Protectionism and Trade War a step closer.

When observers told us of the threat of war when Trump took over as President, most of us were expecting a conflict with North Korea rather than the battleground being steel and aluminium imports into the U.S. with an overspill into EU manufactured cars.

Gary Cohn a senior White House Economic Advisor, former Wall Street Banker and part-architect of Trump tax agenda resigned yesterday over the threat of the introduction of tariffs and a possible trade war with some of America’s biggest partners.

What started as a relatively localized ploy to get Canada and Mexico to discuss changes in the NAFTA agreement has taken a life of its own and threatens to drive the dollar to new lows, which presumably is a highly desirable side effect of the policy. The dollar index is languishing close to its lows with a test of 89.20 a possibility which puts in touching distance of its multi-year low at 88.50.

The release of employment data for February may divert the market’s attention briefly. The headline number is expected to be close to +200k although with it being such a lottery it is hard to do anything other than guess. The main event will however be the growth in wage increases. Last month’s 2.9% is unlikely to be eclipsed but a similar read will give some impetus to the suffering dollar.

ECB to bare its teeth?

There has been speculation of some time that the ECB has been about to, or considering, or contemplating a change in monetary policy and every time a meeting is on the horizon, cold water has been poured on the theory. The two-day meeting with begins today is receiving a similar build up with the change in the bias of monetary policy from easing to neutral a possibility.

Last week’s fall in the Euro to test strong support at 1.2160 provided the Central Bank with an opportunity to allow discussion of a change in bias since the common currency will rally quite strongly should a change be announced. A test of 1.2520 is now highly probable with a new range to be set in place for Q2.

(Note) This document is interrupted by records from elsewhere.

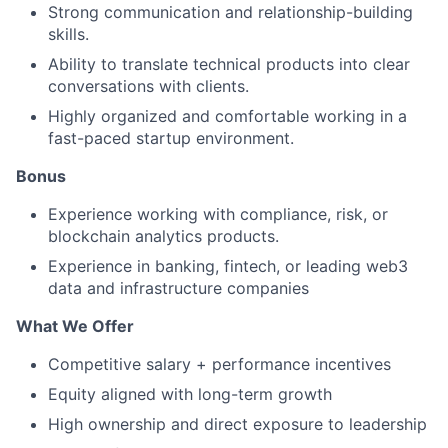
Strong communication and relationship-building
skills.
Ability to translate technical products into clear
conversations with clients.
Highly organized and comfortable working in a
fast-paced startup environment.
Bonus
Experience working with compliance, risk, or
blockchain analytics products.
Experience in banking, fintech, or leading web3
data and infrastructure companies
What We Offer
Competitive salary + performance incentives
Equity aligned with long-term growth
High ownership and direct exposure to leadership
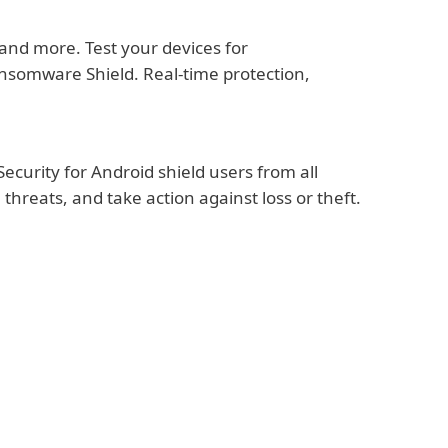
nd more. Test your devices for
ansomware Shield. Real-time protection,
ecurity for Android shield users from all
hreats, and take action against loss or theft.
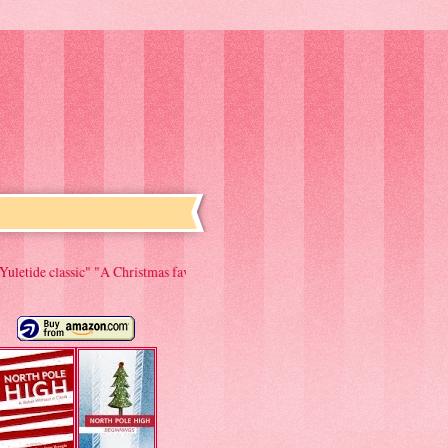
A Christmas favorite to be read year after year." "Couldn't put it down. Would 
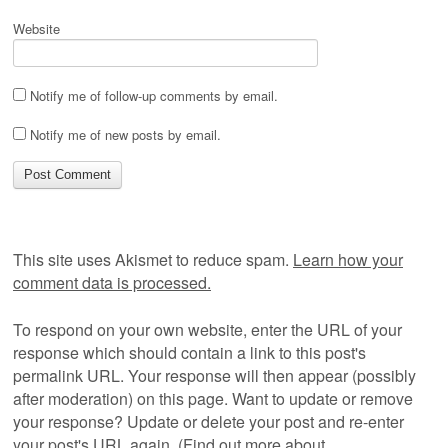
Website
Notify me of follow-up comments by email.
Notify me of new posts by email.
This site uses Akismet to reduce spam.
Learn how your
comment data is processed.
To respond on your own website, enter the URL of your
response which should contain a link to this post's
permalink URL. Your response will then appear (possibly
after moderation) on this page. Want to update or remove
your response? Update or delete your post and re-enter
your post's URL again. (
Find out more about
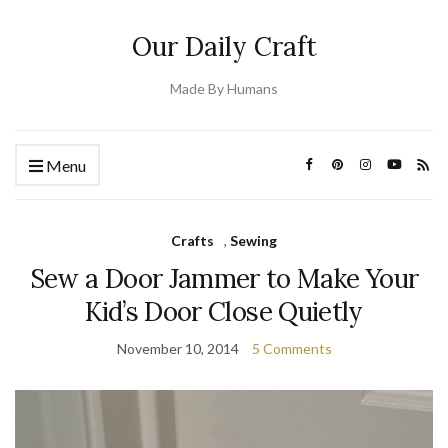
Our Daily Craft
Made By Humans
Menu
Crafts
,
Sewing
Sew a Door Jammer to Make Your
Kid’s Door Close Quietly
November 10, 2014
5 Comments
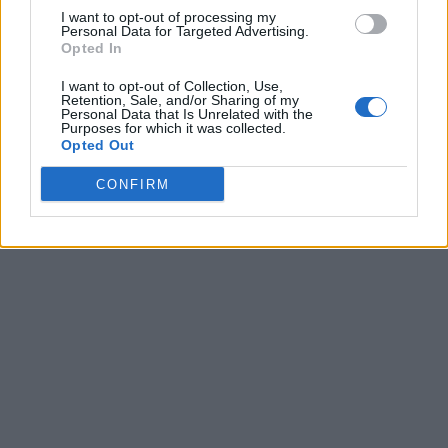
I want to opt-out of processing my
Personal Data for Targeted Advertising.
Opted In
I want to opt-out of Collection, Use,
Retention, Sale, and/or Sharing of my
Personal Data that Is Unrelated with the
Purposes for which it was collected.
Opted Out
CONFIRM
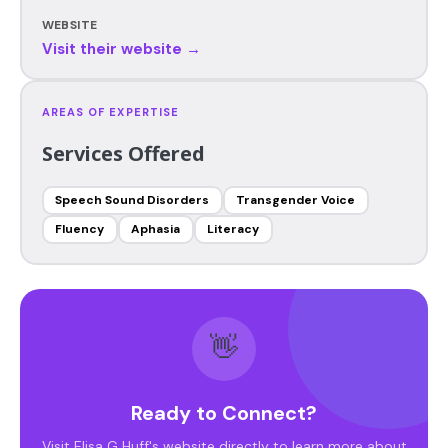
WEBSITE
Visit their website →
AREAS OF EXPERTISE
Services Offered
Speech Sound Disorders
Transgender Voice
Fluency
Aphasia
Literacy
👋
Ready to Connect?
Visit Elisa G Huff's website directly to learn more about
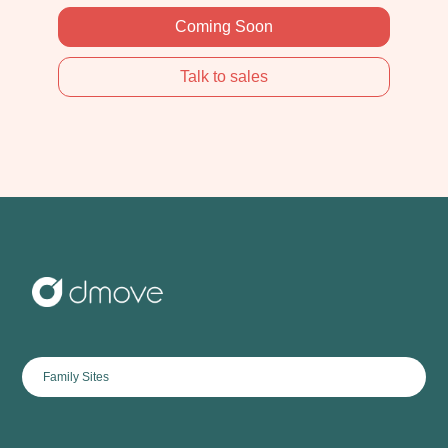
Coming Soon
Talk to sales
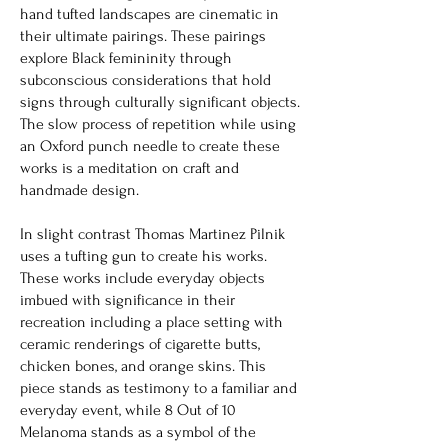
hand tufted landscapes are cinematic in
their ultimate pairings. These pairings
explore Black femininity through
subconscious considerations that hold
signs through culturally significant objects.
The slow process of repetition while using
an Oxford punch needle to create these
works is a meditation on craft and
handmade design.
In slight contrast Thomas Martinez Pilnik
uses a tufting gun to create his works.
These works include everyday objects
imbued with significance in their
recreation including a place setting with
ceramic renderings of cigarette butts,
chicken bones, and orange skins. This
piece stands as testimony to a familiar and
everyday event, while 8 Out of 10
Melanoma stands as a symbol of the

A rally for the Euro would do President Trump’s job for him, making U.S. import of EU built cars and truck prohibitively expensive and remove the need for a tariff. The interconnection of the globalized world is in a constant state of flux with first one then another currency having a strong set of drivers.

One day we will have a single global currency and all these issues will be nothing but distant memories. Or maybe not!

Sterling escapes again.

We all know that Brexit is the only game in town as a driver for Sterling. It is remarkable that when there is no Brexit story to provide impetus, the pound drifts into a kind of benign state drifting on the flow of news affecting other currencies.

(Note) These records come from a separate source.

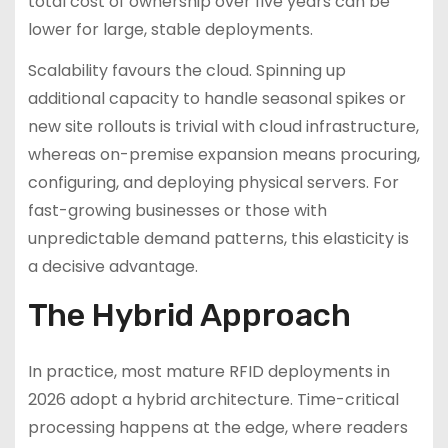
total cost of ownership over five years can be
lower for large, stable deployments.
Scalability favours the cloud. Spinning up
additional capacity to handle seasonal spikes or
new site rollouts is trivial with cloud infrastructure,
whereas on-premise expansion means procuring,
configuring, and deploying physical servers. For
fast-growing businesses or those with
unpredictable demand patterns, this elasticity is
a decisive advantage.
The Hybrid Approach
In practice, most mature RFID deployments in
2026 adopt a hybrid architecture. Time-critical
processing happens at the edge, where readers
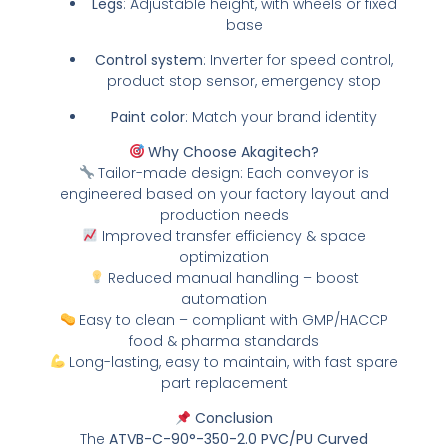
Legs
: Adjustable height, with wheels or fixed
base
Control system
: Inverter for speed control,
product stop sensor, emergency stop
Paint color
: Match your brand identity
Why Choose Akagitech?
Tailor-made design: Each conveyor is
engineered based on your factory layout and
production needs
Improved transfer efficiency & space
optimization
Reduced manual handling – boost
automation
Easy to clean – compliant with GMP/HACCP
food & pharma standards
Long-lasting, easy to maintain, with fast spare
part replacement
Conclusion
The
ATVB-C-90°-350-2.0 PVC/PU Curved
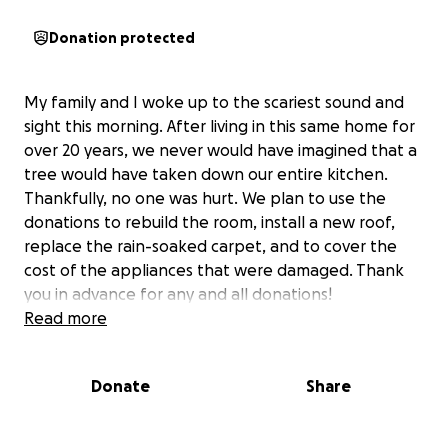
Donation protected
My family and I woke up to the scariest sound and
sight this morning. After living in this same home for
over 20 years, we never would have imagined that a
tree would have taken down our entire kitchen.
Thankfully, no one was hurt. We plan to use the
donations to rebuild the room, install a new roof,
replace the rain-soaked carpet, and to cover the
cost of the appliances that were damaged. Thank
you in advance for any and all donations!
Read more
Donate
Share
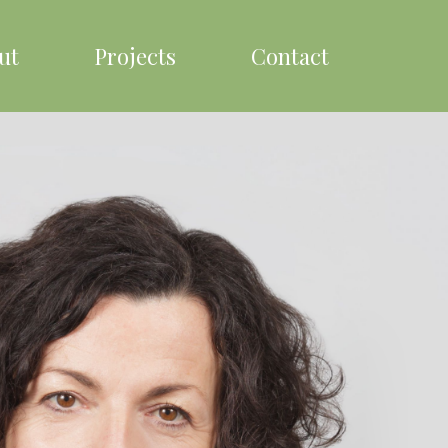
ut
Projects
Contact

It also seems that once Brexit headlines fade traders tend to await the next instalment rather than reacting to the one that has just taken place. It is odd that there is any support for the pound other than an oblique possibility of higher interest rates in the UK, but it continues to defy gravity.

It is rumoured that there are very large sell orders ranged against the pound starting at 1.3940 and reaching above 1.4000 which seems to be the limit of the market’s tolerance for a stronger pound.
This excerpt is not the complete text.